How to Engage a Fanatic by David Brooks


(Carson Weitnauer) #1

Hi friends,

David Brooks has an interesting column in the NY Times today. It is called “How To Engage a Fanatic.

At the start of the article, he shares four disheartening stories of people not getting along:

  • A political rant at a baseball game
  • A university campus discussion about whether to allow extremists to speak on campus
  • Conversations in Spain about the impossible challenge of talking with leaders of the Catalan independence movement
  • A meeting of both pro- and anti-Brexit campaigners.

Reflecting on these experiences, he says,

Over the course of these experiences I’ve been rehearsing all the reasons to think that it’s useless to try to have a civil conversation with a zealot, that you’ve just got to exile them, or confront them with equal and opposite force.

To my surprise, he then explains why this is the wrong approach—and commends loving our enemies.

Here are his reasons - drawn from Stephen Carter’s book Civility.

  1. “You engage fanaticism with love, first, for your own sake. If you succumb to the natural temptation to greet this anger with your own anger, you’ll just spend your days consumed by bitterness and revenge. You’ll be a worse person in all ways.”
  2. “You greet a fanatic with compassionate listening as a way to offer an unearned gift to the fanatic himself.”
  3. “It’s best to greet fanaticism with love for the sake of the country”

Very interesting! Precisely because he doesn’t explicitly draw from any Christian sources, this might be a useful article for starting conversations. Of course, once we share a commitment to loving our enemies, we might ask where that value first came from…


(SeanO) #2

Wow - that’s a great find.

It’s very interesting that he literally used the word “unearned gift”, which is a definition sometimes used for grace.

His first point about forgiveness is also something often preached from the pulpit as a way of encouraging parishioners to forgive those who have wounded them.

Out of curiosity, I did a bit of googling on Stephen Carter and it appears he attends an Episcopal Church currently and I would imagine grew up going to Church.
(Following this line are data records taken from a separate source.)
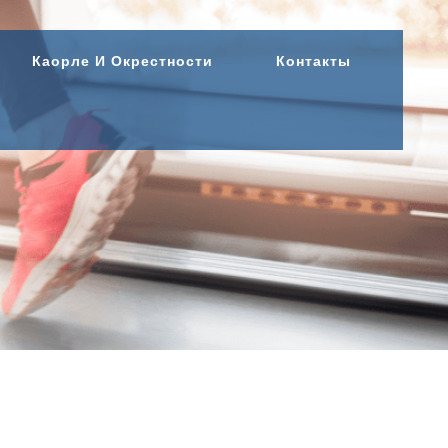
Каорле И Окрестности
Контакты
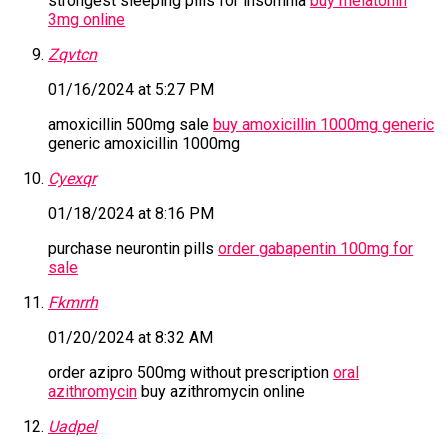
strongest sleeping pills for insomnia
buy melatonin
3mg online
Zqvtcn
01/16/2024 at 5:27 PM
amoxicillin 500mg sale
buy amoxicillin 1000mg generic
generic amoxicillin 1000mg
Cyexqr
01/18/2024 at 8:16 PM
purchase neurontin pills
order gabapentin 100mg for
sale
Fkmrrh
01/20/2024 at 8:32 AM
order azipro 500mg without prescription
oral
azithromycin
buy azithromycin online
Uadpel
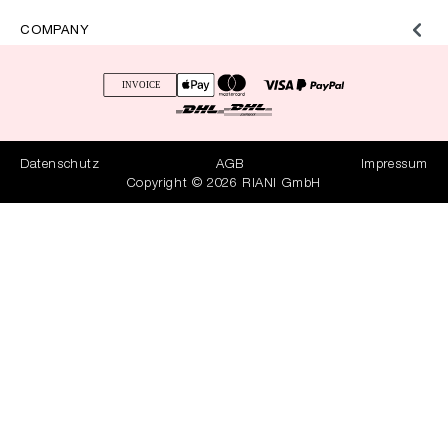
COMPANY
Datenschutz
AGB
Impressum
Copyright © 2026 RIANI GmbH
I have a computer science professor who likes attending Church because, according to him, it makes him a more civil human. Perhaps this is a good argument for how even cultural religion can, when it avoids its self-righteous manifestations, be beneficial? I understand the goal is heart transformation, but in discussions with the ‘new atheist’ types, its helpful to have a weaker form of argument for how religion benefits culture.


(Emilio Velis) #3

I think that it’s also worth using the same information to introspect in order to understand why sometimes we can be seen as fanatics as well. Not that we are, but how do other people see us and react to our opinions give us an insight into how to engage all kinds of people not only in a civilized way, but that also our opinions can go through a myriad of pre-made opinions on a given subject.

I say this because sometimes we feel the urge to come and act differently to who we actually are just because we want to be accepted by others instead of put in a box. While this is sometimes understandable, we ought to try and engage in a way that shows who we really are without being afraid of people misunderstanding us.

P.S. I LOVE the fact that I can write posts here on markdown. This forum is getting better and better! Thanks for the hard work, @CarsonWeitnauer!


(Rich Jasper) #4

Stephen Carter the author of Civility also has written a great book entitled “Integrity” which you may wish to add to your reading list. I’ve used it in the business world for numerous presentations and while it was written in 1996, it incredibly shows how prescient Mr. Carter is, especially in the area of news reporting! Enjoy, rj


(Susan Baker) #5

Perhaps not viewing those who disagree with us as “fanatics” and “zealots” will help us see through to the truth.